Pakistan has made a strong case against creating new permanent seats on the UN Security Council, saying an increase in the number of non-permanent members would make the 15-member body more representative, democratic and effective.
The only criteria for Security Council membership set out in the UN Charter is for the election of non-permanent members," Pakistan Ambassador to UN Munir Akram told delegates when the deadlocked Inter-Governmental Negotiations (IGN) aimed at restructuring the Council resumed on Thursday.
The Pakistani envoy also underscored the need for flexibility to achieve the required consensus among all UN member states to overcome the stalemate in the reform negotiations, The Express Tribune reported.

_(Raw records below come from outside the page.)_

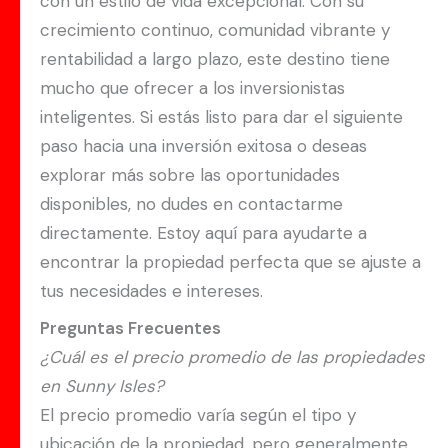
con un estilo de vida excepcional. Con su
crecimiento continuo, comunidad vibrante y
rentabilidad a largo plazo, este destino tiene
mucho que ofrecer a los inversionistas
inteligentes. Si estás listo para dar el siguiente
paso hacia una inversión exitosa o deseas
explorar más sobre las oportunidades
disponibles, no dudes en contactarme
directamente. Estoy aquí para ayudarte a
encontrar la propiedad perfecta que se ajuste a
tus necesidades e intereses.
Preguntas Frecuentes
¿Cuál es el precio promedio de las propiedades
en Sunny Isles?
El precio promedio varía según el tipo y
ubicación de la propiedad, pero generalmente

"Unfortunately, consensus on Security Council reform has been impeded, from the outset, by the demand of four countries that they be selected as new permanent members in an expanded Security Council," he said, referring to the campaign by India, Brazil, Germany and Japan, known as the Group of Four (G-4), for elevated status.
"Their demand violates the principle of sovereign equality of States; it ignores the reality that permanent membership and the veto are often the cause of the Council's inaction," Ambassador Akram said.
Full-scale negotiations to reform the Security Council began in the General Assembly in February 2009 on five key areas -- the categories of membership, the question of veto, regional representation, size of an enlarged Security Council, and working methods of the council and its relationship with the General Assembly, The Express Tribune reported.
Progress towards restructuring the Security Council remains blocked as G-4 countries continue pushing for permanent seats in the Council, while the Italy/Pakistan-led Uniting for Consensus (UfC) group firmly opposes any additional permanent members, Express Tribune reported.